Pour vérifier le bon fonctionnement de notre nouvelle fonctionnalité, il ne faut pas oublier de modifier le job de packaging, par exemple de la manière suivante :
package:
stage: package
script:
- "tar -czf packaged-${MAJOR}.${MINOR}.${HOTFIX}.gz compiled.txt"
artifacts:
paths:
- ./*.gz
Ici, MAJOR
, MINOR
et HOTFIX
correspondent au nom des variables secrètes que l’on a créées précédemment.
Il ne reste plus qu’à lancer un nouveau pipeline en poussant sur GitLab une version du fichier VERSION_FILE
modifiée selon nos souhaits.
Pipeline
Pour récupérer notre artifact, il faut aller dans la barre de navigation à gauche sur l’interface GitLab, cliquer sur CI/CD puis sur Pipelines.

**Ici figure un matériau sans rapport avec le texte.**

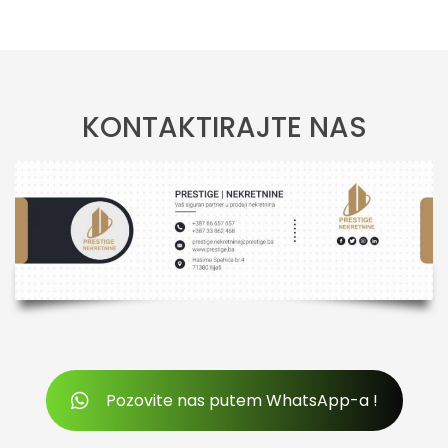
KONTAKTIRAJTE NAS
Pozovite nas putem WhatsApp-a !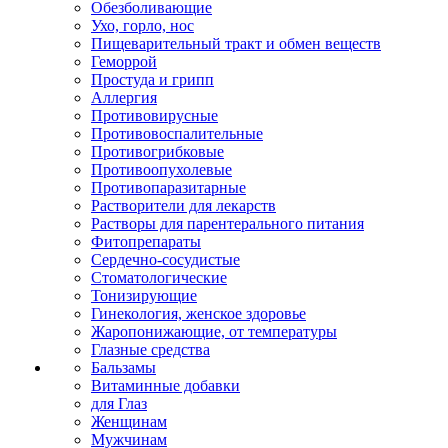
Обезболивающие
Ухо, горло, нос
Пищеварительный тракт и обмен веществ
Геморрой
Простуда и грипп
Аллергия
Противовирусные
Противовоспалительные
Противогрибковые
Противоопухолевые
Противопаразитарные
Растворители для лекарств
Растворы для парентерального питания
Фитопрепараты
Сердечно-сосудистые
Стоматологические
Тонизирующие
Гинекология, женское здоровье
Жаропонижающие, от температуры
Глазные средства
Бальзамы
Витаминные добавки
для Глаз
Женщинам
Мужчинам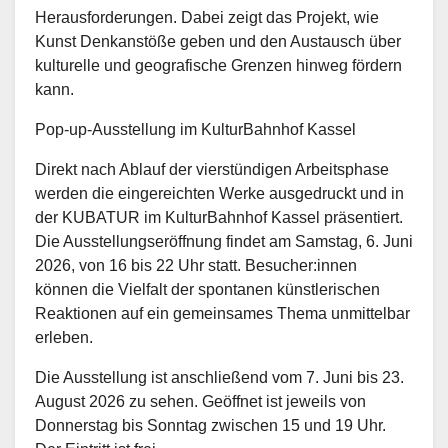
Herausforderungen. Dabei zeigt das Projekt, wie
Kunst Denkanstöße geben und den Austausch über
kulturelle und geografische Grenzen hinweg fördern
kann.
Pop-up-Ausstellung im KulturBahnhof Kassel
Direkt nach Ablauf der vierstündigen Arbeitsphase
werden die eingereichten Werke ausgedruckt und in
der KUBATUR im KulturBahnhof Kassel präsentiert.
Die Ausstellungseröffnung findet am Samstag, 6. Juni
2026, von 16 bis 22 Uhr statt. Besucher:innen
können die Vielfalt der spontanen künstlerischen
Reaktionen auf ein gemeinsames Thema unmittelbar
erleben.
Die Ausstellung ist anschließend vom 7. Juni bis 23.
August 2026 zu sehen. Geöffnet ist jeweils von
Donnerstag bis Sonntag zwischen 15 und 19 Uhr.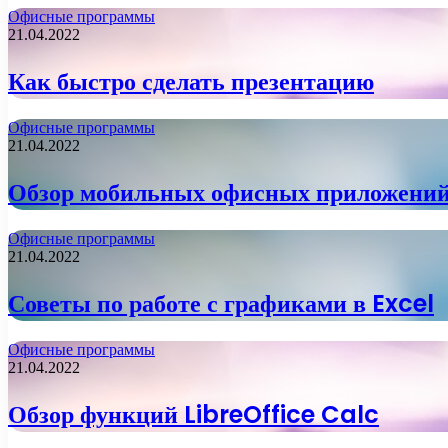
Офисные программы
21.04.2022
Как быстро сделать презентацию
Офисные программы
21.04.2022
Обзор мобильных офисных приложени
Офисные программы
21.04.2022
Советы по работе с графиками в Excel
Офисные программы
21.04.2022
Обзор функций LibreOffice Calc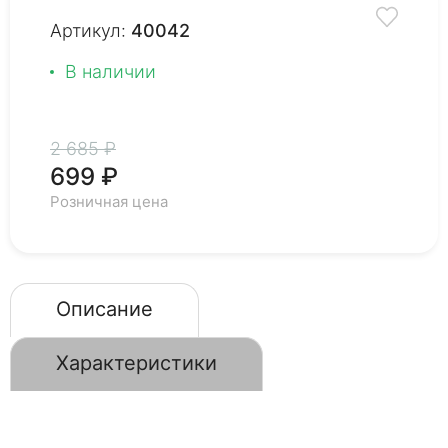
Артикул:
40042
В наличии
2 685 ₽
699 ₽
Розничная цена
Описание
Характеристики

Si ce n’est pas fait automatiquement, il faut lancer un nouveau pipeline en cliquant sur le bouton New Pipeline. Et dès que cette pipeline sera terminée, c’est-à-dire dès que le job package
sera validé, nous pourrons cliquer sur ce dernier et télécharger sur la droite de l’écran les artifacts contenant le fichier packagé.
Selon ce que vous aurez renseigné, vous vous retrouverez alors avec un fichier contenant l’information de versioning directement dans son nom. Si par exemple vous avez décommenté la ligne HOTFIX
dans le fichier VERSION_FILE
, alors votre fichier s’appellera packaged-0.0.1.gz
.
Conclusion
Grâce à ce procédé, il est possible d’incrémenter semi-automatiquement (‘semi’ car l’utilisateur doit tout de même renseigner la variable à incrémenter dans un fichier texte) la version de son application lors d’une release.
Il est à noter que cette fonctionnalité a été très demandée par la communauté et GitLab a récemment ajouté une feature qui se rapproche de ce que fait ce workaround.
Cela a été évoqué dans de nombreuses issues dont celle-ci et une nouvelle variable CI_PIPELINE_IID a été créée dans la version 11.0. En quelques mots, cette variable est incrémentée à chaque lancement d’un nouveau pipeline sur un projet spécifique et peut donc faire partie du numéro de version d’une application lors du processus de release.
Ressources
Cet article s’est beaucoup inspiré du workaround suivant à qui l’on doit l’idée d’utiliser des variables secrètes : marcos/CI_PIPELINE_IID.